February 14, 2025 at 5:30 a.m.

Balancing profit, people, planet


To the Editor:

Climate change is of growing importance to Americans. A CBS News poll taken last October showed 45 percent of voters viewed it as “very important.” Yet, President Trump continues to dismiss climate science, and policies to lessen or adapt to climate change, and vows to disregard our past international pledges to slow global warming.
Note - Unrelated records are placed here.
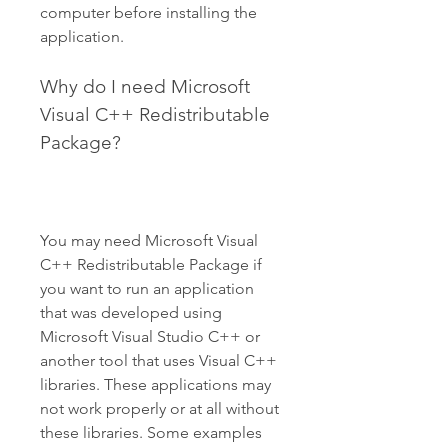
computer before installing the 
application.
Why do I need Microsoft 
Visual C++ Redistributable 
Package?
You may need Microsoft Visual 
C++ Redistributable Package if 
you want to run an application 
that was developed using 
Microsoft Visual Studio C++ or 
another tool that uses Visual C++ 
libraries. These applications may 
not work properly or at all without 
these libraries. Some examples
Record and rhetoric seem out of touch with nearly half of American voters.

These political crosswinds make predictions about future climate policies difficult. Will other participants — Congress, state and local governments, businesses, environmental groups — step forward to resist attempts at implementing carbon-friendly deregulation and subsidies for fossil fuel interests? 

As a climate voter, I certainly hope such actions would occur. Moreover, as economic history shows, when economies become fundamentally unbalanced, they do not last. They are not sustainable. Global economic growth, fueled by our continued burning of fossil fuels, is no longer compatible with stability in planetary ecosystems — the carbon cycle, predictable climate patterns, and myriad ecological services essential for planetary life.

The notion of a “triple bottom line” has been suggested as a metric for determining the sustainability of business decisions. The “three Ps” as it’s also known, consist of profit, people, and planet. Sustainability is defined as only those actions that give some importance to each. Obviously, the challenge for decision-makers is assigning, for any given situation, the relative weights of importance of each. 

An even stronger case can be made, I believe, for applying this model of choice in the public sector, and particularly to climate policies. Market-based incentives like carbon taxes, the clean energy subsidies and regulatory reforms (on permitting, fuel standards, power plant emissions) of the Inflation Reduction Act all offer myriad opportunities for guiding our economy onto a more sustainable path.